The Cheyenne still use tepees occasionally in summer, but have adopted the easily prepared canned food of the white man. A school at Busby not only gives courses in modern cooking, but also produces beef, vegetables, and milk to feed its pupils. There are Roman Catholic and Mennonite congregations among the Indians, and a "peyote" cult of unknown strength.

The Cheyenne were in general too nomadic to do much craftwork, but their bead-work is excellent. In the office of the county superintendent of schools at Forsyth are some fine examples of this work, with the beads strung on finely drawn sinews through punched holes.

The Cheyenne call themselves Tsis-tsis-tas (similarly bred). "Cheyenne" is from the Sioux Shahiela or Shahiena, though sometimes said to be derived from the French chien (dog). The Dog Soldiers are a Cheyenne society.

White men first met the tribe in the Dakotas, but had no trouble with them until the northern (Montana) group split off. The first fight (1857) grew out of an argument over horses. A series of clashes followed; the Indians steadfastly refused to go on a reservation.

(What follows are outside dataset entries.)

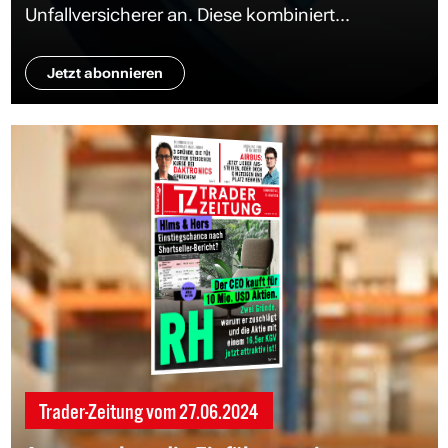
Unfallversicherer an. Diese kombiniert...
Jetzt abonnieren
Trader-Zeitung vom
27.06.2024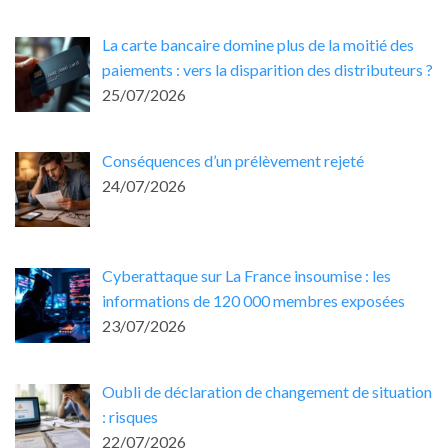
La carte bancaire domine plus de la moitié des
paiements : vers la disparition des distributeurs ?
25/07/2026
Conséquences d’un prélèvement rejeté
24/07/2026
Cyberattaque sur La France insoumise : les
informations de 120 000 membres exposées
23/07/2026
Oubli de déclaration de changement de situation
: risques
22/07/2026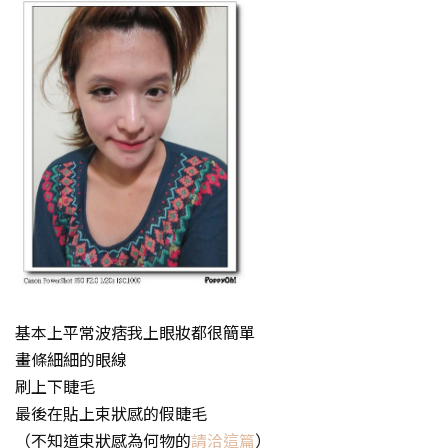
基本上平常波痞我上眼妝都很簡單
畫條細細的眼線
刷上下睫毛
最後在貼上束狀感的假睫毛
（不知道束狀感為何物的
請洽這篇
）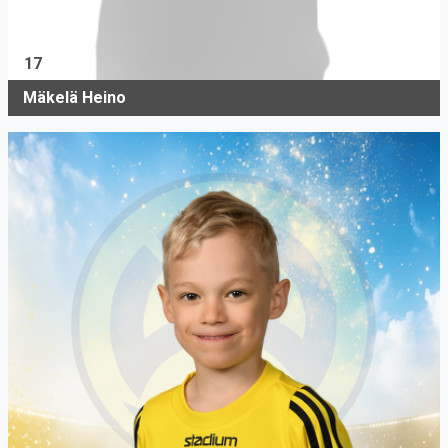
17
Mäkelä Heino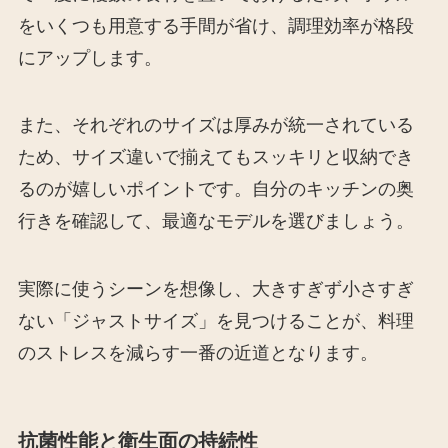
をいくつも用意する手間が省け、調理効率が格段
にアップします。
また、それぞれのサイズは厚みが統一されている
ため、サイズ違いで揃えてもスッキリと収納でき
るのが嬉しいポイントです。自分のキッチンの奥
行きを確認して、最適なモデルを選びましょう。
実際に使うシーンを想像し、大きすぎず小さすぎ
ない「ジャストサイズ」を見つけることが、料理
のストレスを減らす一番の近道となります。
抗菌性能と衛生面の持続性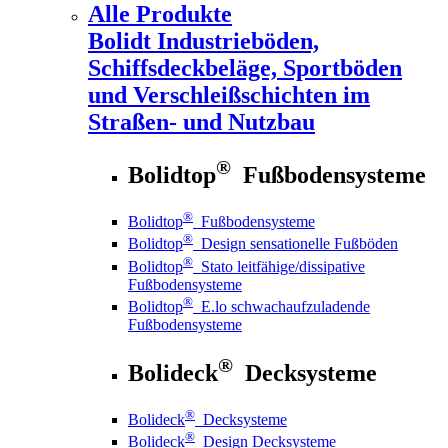
Alle Produkte
Bolidt
Industrieböden,
Schiffsdeckbeläge, Sportböden
und Verschleißschichten im
Straßen- und Nutzbau
®
Bolidtop
Fußbodensysteme
®
Bolidtop
Fußbodensysteme
®
Bolidtop
Design sensationelle Fußböden
®
Bolidtop
Stato leitfähige/dissipative
Fußbodensysteme
®
Bolidtop
E.lo schwachaufzuladende
Fußbodensysteme
®
Bolideck
Decksysteme
®
Bolideck
Decksysteme
®
Bolideck
Design Decksysteme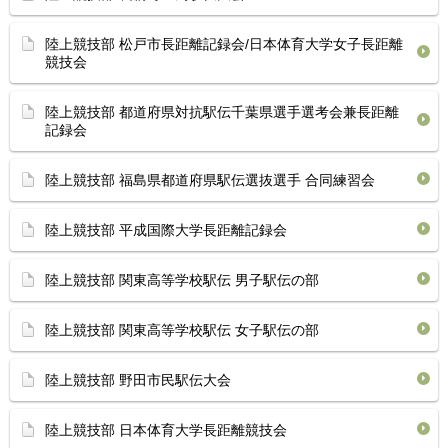
陸上競技部 松戸市長距離記録会/日本体育大学女子長距離
競技会
陸上競技部 都道府県対抗駅伝千葉県選手選考会兼長距離
記録会
陸上競技部 福島県都道府県駅伝選抜選手 合同練習会
陸上競技部 平成国際大学長距離記録会
陸上競技部 関東高等学校駅伝 男子駅伝の部
陸上競技部 関東高等学校駅伝 女子駅伝の部
陸上競技部 野田市民駅伝大会
陸上競技部 日本体育大学長距離競技会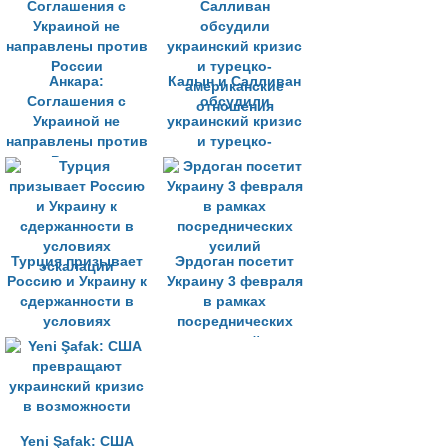
Россией»
новые
беспилотники
Анкара:
Калын и Салливан
Соглашения с
обсудили
Украиной не
украинский кризис
направлены против
и турецко-
России
американские
отношения
Турция призывает
Эрдоган посетит
Россию и Украину к
Украину 3 февраля
сдержанности в
в рамках
условиях
посреднических
эскалации
усилий
Yeni Şafak: США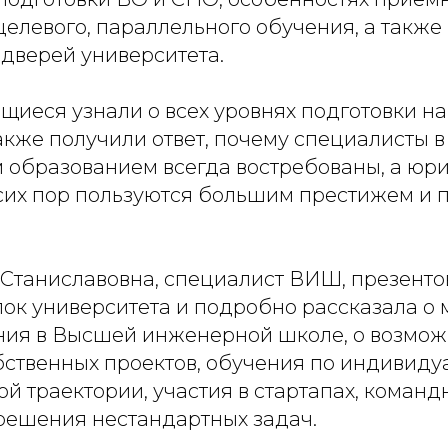
елевого, параллельного обучения, а также
 дверей университета.
ащиеся узнали о всех уровнях подготовки 
также получили ответ, почему специалисты в
 образованием всегда востребованы, а юр
сих пор пользуются большим престижем и 
 Станиславовна, специалист ВИШ, презенто
лок университета и подробно рассказала о
ния в Высшей инженерной школе, о возмож
бственных проектов, обучения по индивиду
й траектории, участия в стартапах, командн
 решения нестандартных задач.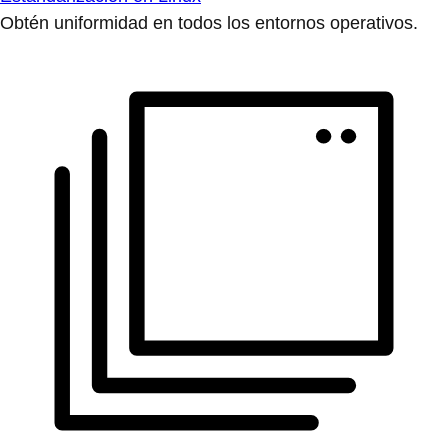
Obtén uniformidad en todos los entornos operativos.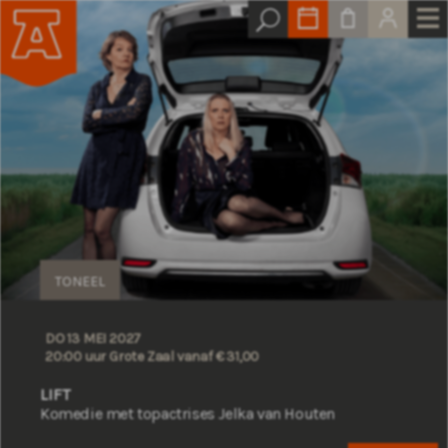
TONEEL
DO 13 MEI 2027
20:00 uur Grote Zaal
vanaf € 31,00
LIFT
Komedie met topactrises Jelka van Houten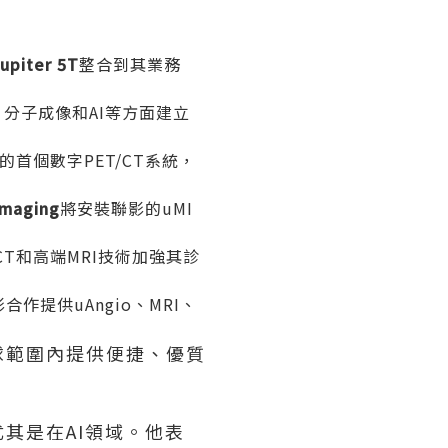
upiter 5T
整合到其業務
分子成像和AI等方面建立
首個數字PET/CT系統，
Imaging
將安裝聯影的uMI
CT和高端MRI技術加強其診
聯影合作提供uAngio、MRI、
球範圍內提供便捷、優質
其是在AI領域。他表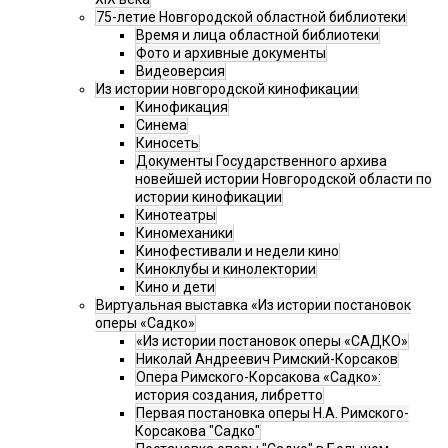
75-летие Новгородской областной библиотеки
Время и лица областной библиотеки
Фото и архивные документы
Видеоверсия
Из истории новгородской кинофикации
Кинофикация
Синема
Киносеть
Документы Государственного архива
новейшей истории Новгородской области по
истории кинофикации
Кинотеатры
Киномеханики
Кинофестивали и недели кино
Киноклубы и кинолектории
Кино и дети
Виртуальная выставка «Из истории постановок
оперы «Садко»
«Из истории постановок оперы «САДКО»
Николай Андреевич Римский-Корсаков
Опера Римского-Корсакова «Садко»:
история создания, либретто
Первая постановка оперы Н.А. Римского-
Корсакова "Садко"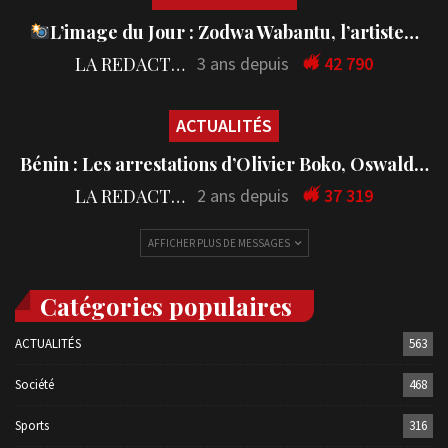
L’image du Jour : Zodwa Wabantu, l’artiste…
LA REDACTION
3 ans depuis
42 790
ACTUALITÉS
Bénin : Les arrestations d’Olivier Boko, Oswald…
LA REDACTION
2 ans depuis
37 319
AFFICHER PLUS DE MESSAGES
Catégories populaires
ACTUALITÉS
563
Société
468
Sports
316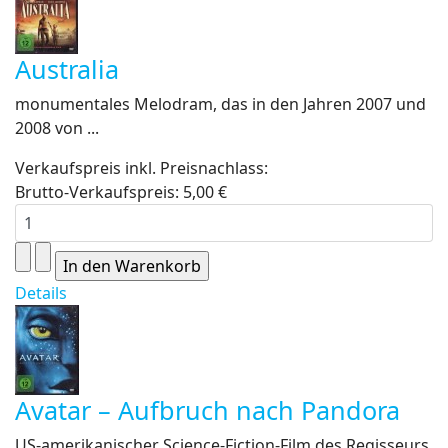
Australia
monumentales Melodram, das in den Jahren 2007 und
2008 von ...
Verkaufspreis inkl. Preisnachlass:
Brutto-Verkaufspreis:
5,00 €
Details
Avatar – Aufbruch nach Pandora
US-amerikanischer Science-Fiction-Film des Regisseurs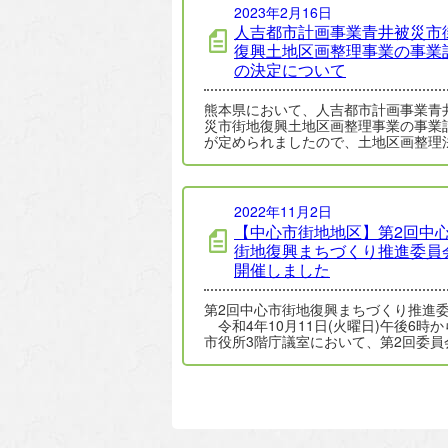
2023年2月16日
人吉都市計画事業青井被災市
復興土地区画整理事業の事業
の決定について
熊本県において、人吉都市計画事業青
災市街地復興土地区画整理事業の事業
が定められましたので、土地区画整理
5条第9項に基づき、次のとおり公告を
ます…
2022年11月2日
【中心市街地地区】第2回中
街地復興まちづくり推進委員
開催しました
第2回中心市街地復興まちづくり推進
令和4年10月11日(火曜日)午後6時か
市役所3階庁議室において、第2回委員
開催いたしましたので、その取組…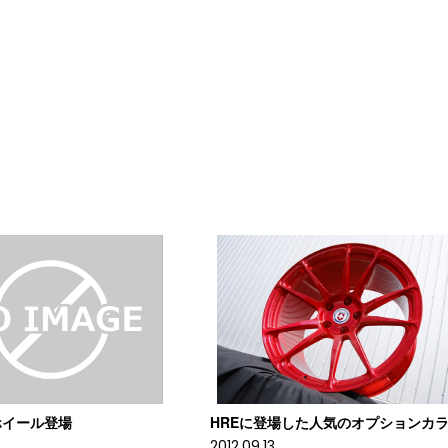
ホイール登場
HREに登場した人気のオプションカ
2012.09.13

On March 17, 1876, Colonel Reynolds with about 500 men routed them on Powder River. On June 17 Sioux and Cheyenne forces held back General Crook on the Rosebud, near the present reservation, and eight days later they wiped out Custer. But the power of the whites was too great for them. By the end of October 5,000 Indians were taken; many others fled to Canada. After one more fight the Cheyenne surrendered. One thousand were taken (1877) to a reservation in Indian Territory. A year of malaria and ill-treatment sent some back toward Montana, burning, killing, and stealing. They fought three battles against heavy odds, with a loss of but 15. Captured in October 1878, they were taken to Fort Robinson, Neb., only to make an attempt at escape in which many were killed. In the end they won their right to live in Montana. As it was evident they preferred death to returning south, they were given this reservation in 1884.

Before it split, the tribe was governed by a council of 44 chiefs. The four oldest members among them could delegate authority to a single chief. At present the council deals only with intra-tribal affairs; a superintendent enforces Federal rules. The O-mis-sis, largest and most important of the tribe's ten divisions, includes most of the Northern Cheyenne.

" Medicine" is at once a symbol and an invocation of what white men call luck. Places, things, or actions that have brought misfortune are "bad medicine." Tribes have a big medicine, families and individuals lesser ones.

The sacred cap is big medicine that honors the buffalo, once the chief source of food. The cap is made of the skin of a buffalo cow. Attached to it are two carved and painted horns. The keeper of the cap, like the medicine arrow keeper, is one of the most important men in the tribe.

A Cheyenne myth says that the Great Medicine (Creator) made three kinds of people: men covered with hair; white men with hair on their heads, faces, and legs; red men with long hair on their heads only. The hairy men were strong, the white men cunning, the red men swift. Long ago the hairy men left their home in the north, and the red men followed. The hairy ones disappeared, and when the red men returned the white men were gone. Included in the story are descriptions of great floods, earthquakes, volcanic eruptions, and climatic changes—in effect a history of North American geology in legendary form.